Trauergespräch lässt Pfarrer Weber nicht los
Das Video im Internet: Ibbenbüren: Unsere Familiengeschichten und Zeitzeugen
Erst Jahrzehnte später, kurz vor ihrem 89. Geburtstag im Oktober 2018, erzählt sie ihrem Nachbarn Artem Rodinov in Ibbenbüren von ihren Erinnerungen an die Zeit. Der nimmt ein Video davon auf – veröffentlicht wird es allerdings nie. Bis jetzt. Nach dem Tod von Anneliese Kind im Januar 2025 erfährt Pfarrer Martin Weber im Trauergespräch mit den Angehörigen von diesem Zeugnis der Zeitgeschichte. „Mir war sofort klar, das gehört an die Öffentlichkeit“, sagt Pfarrer Weber. Das Gespräch lässt ihn nicht mehr los. Weber macht den Nachbarn ausfindig, der das Video gedreht hat und besorgt die Datei. Anschließend bittet er die Familie von Anneliese Kind um die Erlaubnis für eine Veröffentlichung.

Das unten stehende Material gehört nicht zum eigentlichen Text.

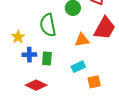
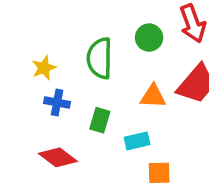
green rectangle: (47, 58) -> (100, 120), moved

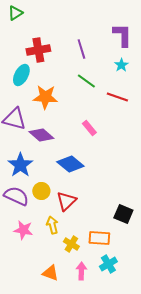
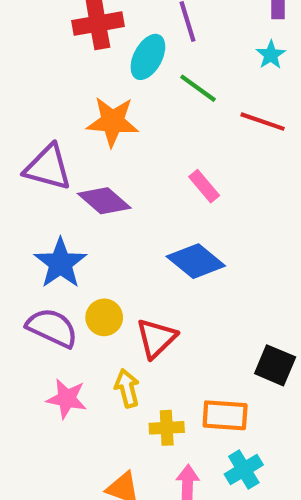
cyan ellipse: (21, 75) -> (148, 57), moved
blue diamond: (70, 164) -> (196, 261), moved
yellow cross: (71, 244) -> (167, 428), turned -35

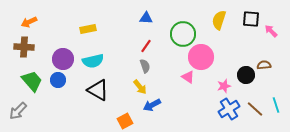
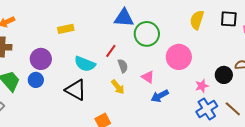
blue triangle: (146, 18) -> (124, 18), size x1.5
green circle: (183, 34) -> (147, 34), moved
red line: (146, 46) -> (111, 51), moved
cyan semicircle: (93, 61) -> (85, 64), moved, turned 35
pink triangle: (188, 77) -> (148, 77), moved
blue arrow: (152, 105) -> (160, 96), moved

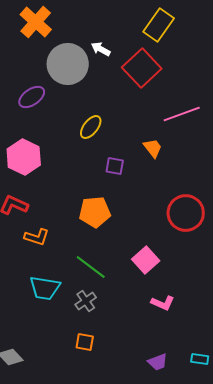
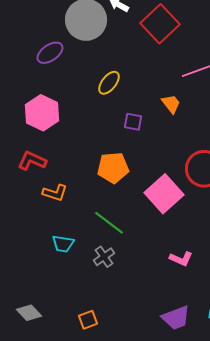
pink square: (146, 260) -> (164, 194), moved, size x1.4
cyan trapezoid: (45, 288) -> (63, 244), size x0.7
orange square: (85, 342) -> (88, 320), moved, turned -30
purple trapezoid: (158, 362) -> (176, 318), size x1.4

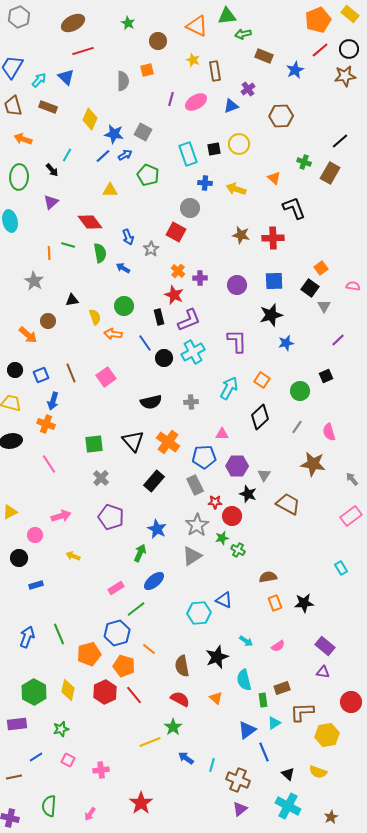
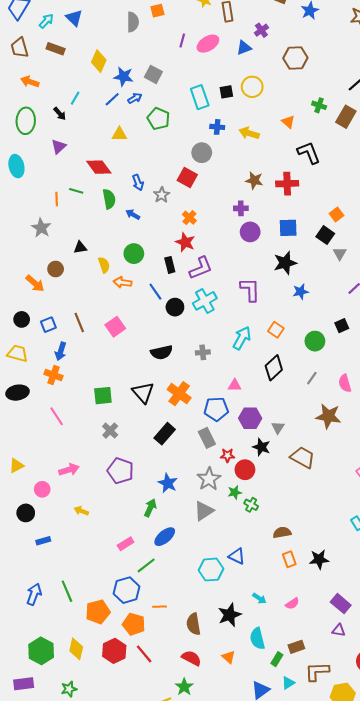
purple cross: (200, 278) -> (241, 208), moved
orange line: (149, 649) -> (160, 607), turned -40
green rectangle: (263, 700) -> (277, 659), turned 40

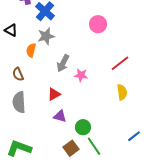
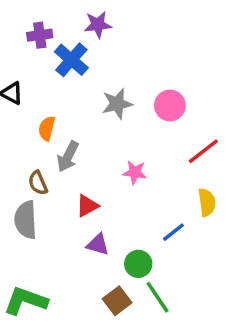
pink circle: (98, 24) -> (170, 106), moved
gray star: (46, 36) -> (117, 104), moved
gray arrow: (63, 63) -> (68, 157), moved
brown semicircle: (18, 74) -> (38, 183), moved
blue line: (134, 136) -> (173, 232), moved

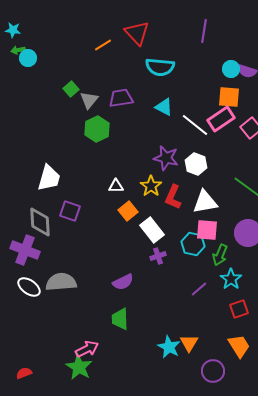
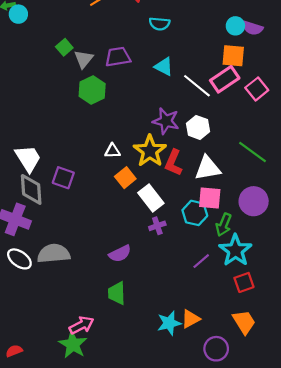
cyan semicircle: (160, 67) -> (159, 24), size x0.7
white trapezoid: (49, 178) -> (28, 158), moved, turned -48
yellow star: (151, 186) -> (150, 151), size x1.4
cyan star: (231, 279) -> (235, 250), size x1.4
orange triangle: (189, 343) -> (191, 319), turned 30
cyan star: (169, 347) -> (169, 323), turned 30

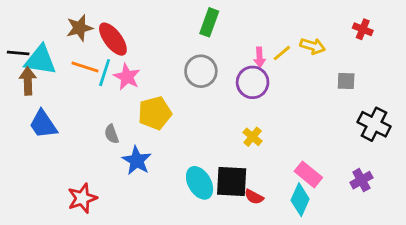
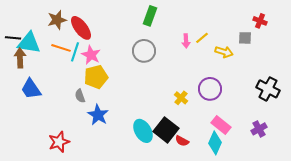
yellow arrow: (313, 46) -> (224, 52), moved
gray square: (346, 81) -> (245, 38), moved
purple circle: (253, 82) -> (210, 89), moved
yellow pentagon: (155, 113) -> (96, 77), moved
black square: (232, 181) -> (166, 130), turned 35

Das intensive 30-minütige Video lädt Weber auf den Youtube-Kanal der Pfarrei St. Mauritius hoch. Darin erzählt Anneliese Kind von der Indoktrinierung durch die Nazis, von Hitler-Verehrung und wie sie als Schülerin „marschieren musste wie die Soldaten“. Sie erzählt von Nächten in Bunkern und davon, wie ihr Onkel im Bombenhagel einen Sarg für den Großvater besorgte. Auch an die Verfolgung der Juden erinnert sie sich: „Meine Mutter hat mit uns in einem jüdischen Geschäft Kinderschuhe gekauft. Die Nachbarn haben gesagt, sie soll das lassen. Aber meine Mutter hat sich nichts sagen lassen“.